■ **Problem statement**: Would you please copy every line below that includes the string "nâng"?
**** Provided records ****
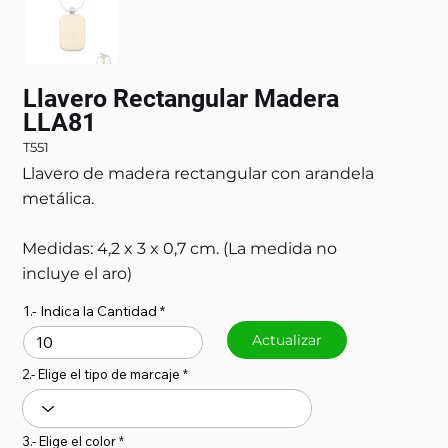
Llavero Rectangular Madera
LLA81
T551
Llavero de madera rectangular con arandela
metálica.
Medidas: 4,2 x 3 x 0,7 cm. (La medida no
incluye el aro)
1.- Indica la Cantidad
Actualizar
2.- Elige el tipo de marcaje
3.- Elige el color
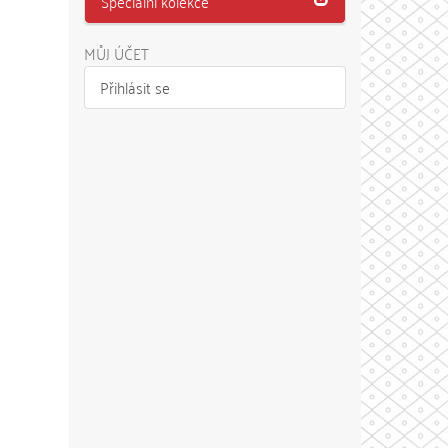
Speciální kolekce
MŮJ ÚČET
Přihlásit se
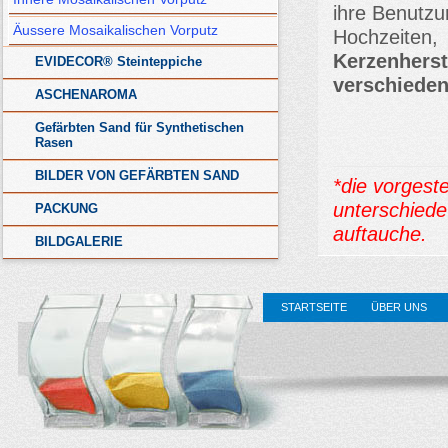
ihre Benutzu
Äussere Mosaikalischen Vorputz
Hochzeiten
Kerzenhers
EVIDECOR® Steinteppiche
verschieden
ASCHENAROMA
Gefärbten Sand für Synthetischen
Rasen
BILDER VON GEFÄRBTEN SAND
*die vorgest
unterschied
PACKUNG
auftauche.
BILDGALERIE
STARTSEITE
ÜBER UNS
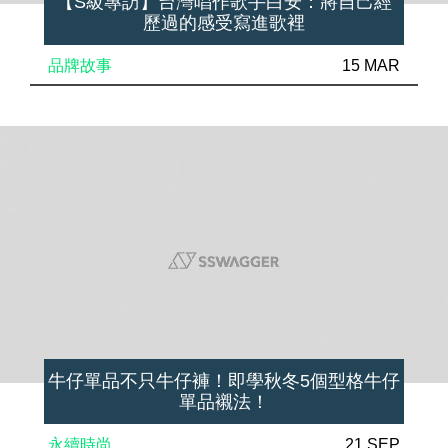
【S級專訪】台灣唱作歌手白安：將自己經
歷過的感受寫進歌裡
品牌故事
15 MAR
牛仔單品不只牛仔褲！即學秋冬5個型格牛仔
單品襯法！
永續時尚
21 SEP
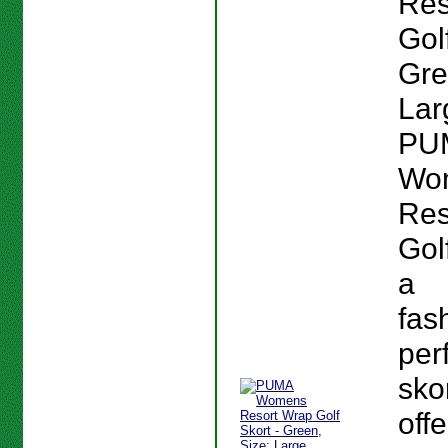
Res
Gol
Gre
Lar
PU
Wo
Res
Gol
a
fas
per
skor
off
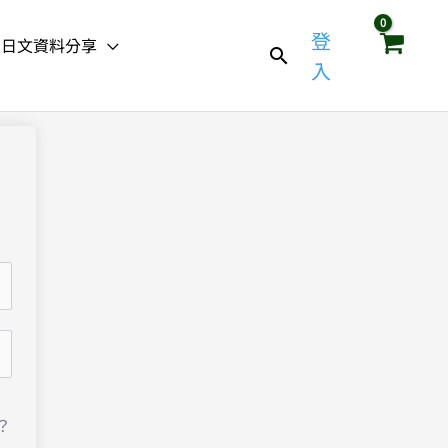
登
日文資料分享
入
？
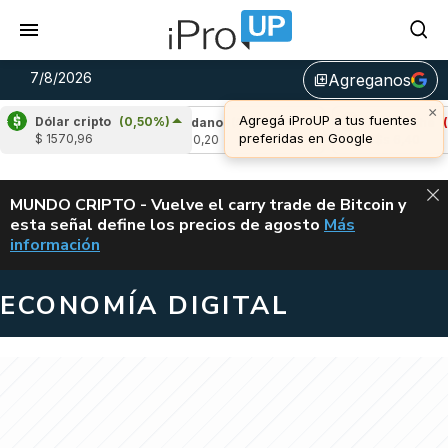
7/8/2026
Agreganos
library_add
×
Agregá iProUP a tus fuentes
Dólar cripto
(0,50%)
-3,32%)
Cardano
(5,84%)
Avalanche
(-4,
preferidas en Google
$ 1570,96
u$s 0,20
u$s 6,40
ALERTA
MUNDO CRIPTO - Vuelve el carry trade de Bitcoin y
esta señal define los precios de agosto
Más
VUELVE EL CAR
información
ECONOMÍA DIGITAL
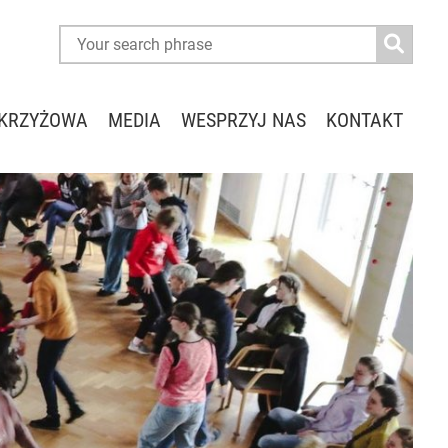
KRZYŻOWA
MEDIA
WESPRZYJ NAS
KONTAKT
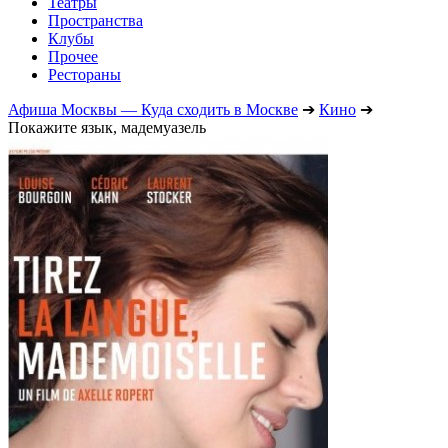
Театры
Пространства
Клубы
Прочее
Рестораны
Афиша Москвы — Куда сходить в Москве
➔
Кино
➔
Покажите язык, мадемуазель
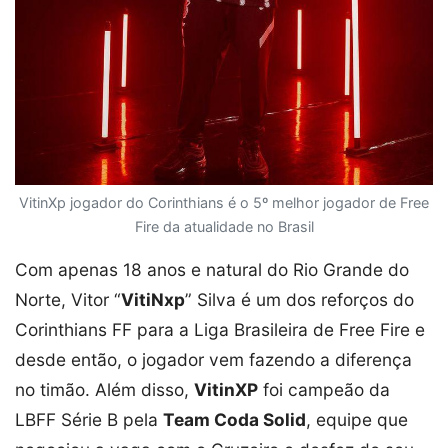
VitinXp jogador do Corinthians é o 5º melhor jogador de Free
Fire da atualidade no Brasil
Com apenas 18 anos e natural do Rio Grande do
Norte, Vitor “
VitiNxp
” Silva é um dos reforços do
Corinthians FF para a Liga Brasileira de Free Fire e
desde então, o jogador vem fazendo a diferença
no timão. Além disso,
VitinXP
foi campeão da
LBFF Série B pela
Team Coda Solid
, equipe que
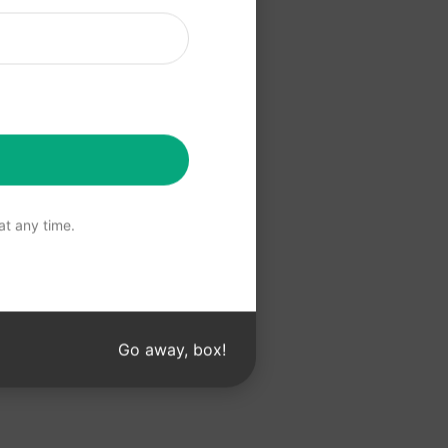
a Claude
 Claude
t any time.
Go away, box!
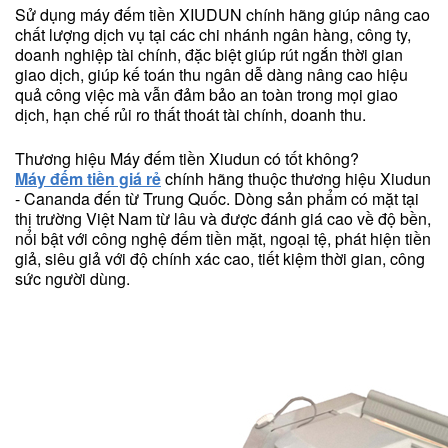
Sử dụng máy đếm tiền XIUDUN chính hãng giúp nâng cao
chất lượng dịch vụ tại các chi nhánh ngân hàng, công ty,
doanh nghiệp tài chính, đặc biệt giúp rút ngắn thời gian
giao dịch, giúp kế toán thu ngân dễ dàng nâng cao hiệu
quả công việc mà vẫn đảm bảo an toàn trong mọi giao
dịch, hạn chế rủi ro thất thoát tài chính, doanh thu.
Thương hiệu Máy đếm tiền Xiudun có tốt không?
Máy đếm tiền giá rẻ
chính hãng thuộc thương hiệu Xiudun
- Cananda đến từ Trung Quốc. Dòng sản phẩm có mặt tại
thị trường Việt Nam từ lâu và được đánh giá cao về độ bền,
nổi bật với công nghệ đếm tiền mặt, ngoại tệ, phát hiện tiền
giả, siêu giả với độ chính xác cao, tiết kiệm thời gian, công
sức người dùng.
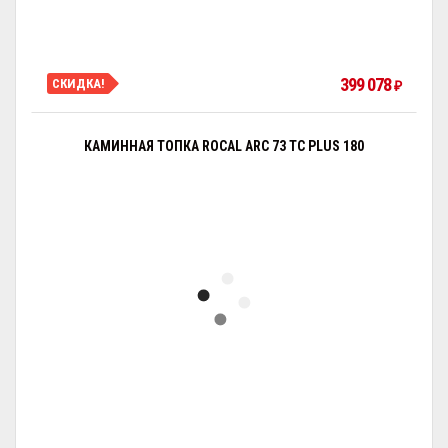
399 078
СКИДКА!
₽
КАМИННАЯ ТОПКА ROCAL ARC 73 TC PLUS 180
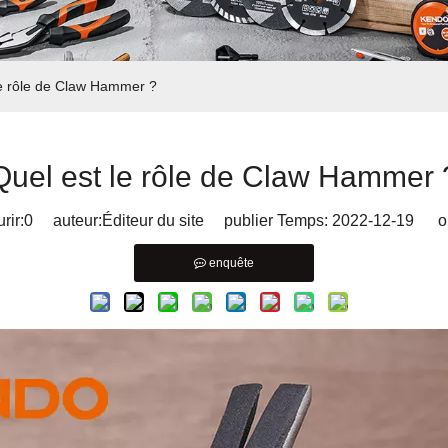
le rôle de Claw Hammer ?
Quel est le rôle de Claw Hammer 
rir:
0
auteur:Éditeur du site publier Temps: 2022-12-19 or
enquête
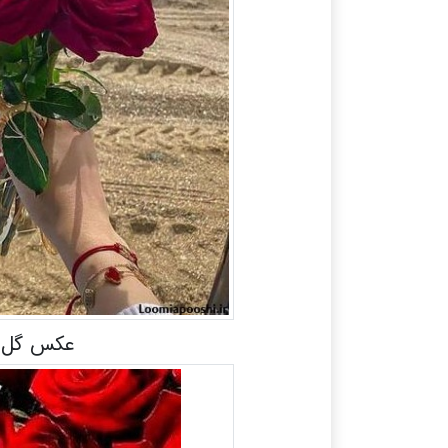
عکس گل ط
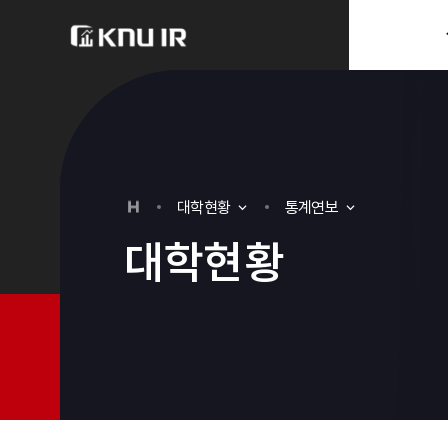
분류
하위분류
대
학
현
황
통계연보
대
학
현
황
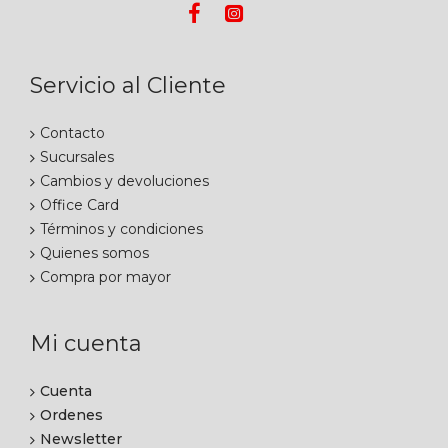
Servicio al Cliente
Contacto
Sucursales
Cambios y devoluciones
Office Card
Términos y condiciones
Quienes somos
Compra por mayor
Mi cuenta
Cuenta
Ordenes
Newsletter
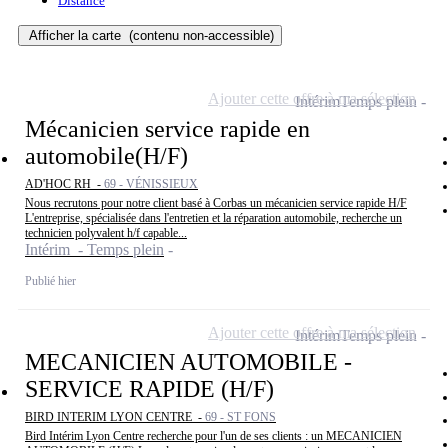
Distance
Afficher la carte
(contenu non-accessible)
Ajouter cette offre à ma sélection
Intérim
Temps plein
Mécanicien service rapide en
automobile(H/F)
AD'HOC RH -
69 - VÉNISSIEUX
Nous recrutons pour notre client basé à Corbas un mécanicien service rapide H/F
L'entreprise, spécialisée dans l'entretien et la réparation automobile, recherche un
technicien polyvalent h/f capable...
Intérim - Temps plein
Publié hier
Ajouter cette offre à ma sélection
Intérim
Temps plein
MECANICIEN AUTOMOBILE -
SERVICE RAPIDE (H/F)
BIRD INTERIM LYON CENTRE -
69 - ST FONS
Bird Intérim Lyon Centre recherche pour l'un de ses clients : un MECANICIEN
****
■ **Result of this exercise**:
Sử dụng máy đếm tiền XIUDUN chính hãng giúp nâng cao
giao dịch, giúp kế toán thu ngân dễ dàng nâng cao hiệu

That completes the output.